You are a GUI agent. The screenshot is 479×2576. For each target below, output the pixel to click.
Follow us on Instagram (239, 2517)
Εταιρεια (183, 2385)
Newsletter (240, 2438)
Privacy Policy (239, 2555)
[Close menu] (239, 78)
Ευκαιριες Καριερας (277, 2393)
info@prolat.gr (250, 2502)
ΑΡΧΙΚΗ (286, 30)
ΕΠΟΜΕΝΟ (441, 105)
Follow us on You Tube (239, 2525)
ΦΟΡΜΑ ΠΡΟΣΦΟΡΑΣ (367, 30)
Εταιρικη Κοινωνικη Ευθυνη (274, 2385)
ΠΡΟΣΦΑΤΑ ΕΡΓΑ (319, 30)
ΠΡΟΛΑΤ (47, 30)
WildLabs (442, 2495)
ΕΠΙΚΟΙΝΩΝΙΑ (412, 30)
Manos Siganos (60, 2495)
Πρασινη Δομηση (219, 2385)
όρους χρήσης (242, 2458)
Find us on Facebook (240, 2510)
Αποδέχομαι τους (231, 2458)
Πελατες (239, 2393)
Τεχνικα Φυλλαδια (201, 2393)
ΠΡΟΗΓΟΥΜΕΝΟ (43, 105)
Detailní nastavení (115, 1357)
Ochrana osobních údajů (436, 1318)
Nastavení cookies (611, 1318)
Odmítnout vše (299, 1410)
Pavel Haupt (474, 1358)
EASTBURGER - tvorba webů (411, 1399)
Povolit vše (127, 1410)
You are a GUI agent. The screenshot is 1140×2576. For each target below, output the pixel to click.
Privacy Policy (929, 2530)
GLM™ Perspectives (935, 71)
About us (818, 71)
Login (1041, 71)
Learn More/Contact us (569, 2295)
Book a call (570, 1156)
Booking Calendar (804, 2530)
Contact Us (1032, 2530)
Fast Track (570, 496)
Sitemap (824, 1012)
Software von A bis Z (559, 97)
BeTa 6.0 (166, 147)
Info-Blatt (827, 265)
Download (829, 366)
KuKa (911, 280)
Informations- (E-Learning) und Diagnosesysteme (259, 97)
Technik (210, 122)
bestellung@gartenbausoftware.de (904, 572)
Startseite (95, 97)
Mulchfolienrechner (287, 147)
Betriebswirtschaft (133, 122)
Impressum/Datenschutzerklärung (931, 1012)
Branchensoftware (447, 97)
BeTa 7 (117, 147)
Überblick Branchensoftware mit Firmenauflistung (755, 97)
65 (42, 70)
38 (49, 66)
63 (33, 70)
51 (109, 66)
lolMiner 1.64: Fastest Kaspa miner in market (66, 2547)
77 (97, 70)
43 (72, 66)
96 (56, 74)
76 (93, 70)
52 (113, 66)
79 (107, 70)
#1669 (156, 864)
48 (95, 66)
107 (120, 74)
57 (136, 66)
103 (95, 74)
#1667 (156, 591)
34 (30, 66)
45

Requirement :: From the data above, work out how many lines hold "Follow". Answer with the number alone.

Response :: 2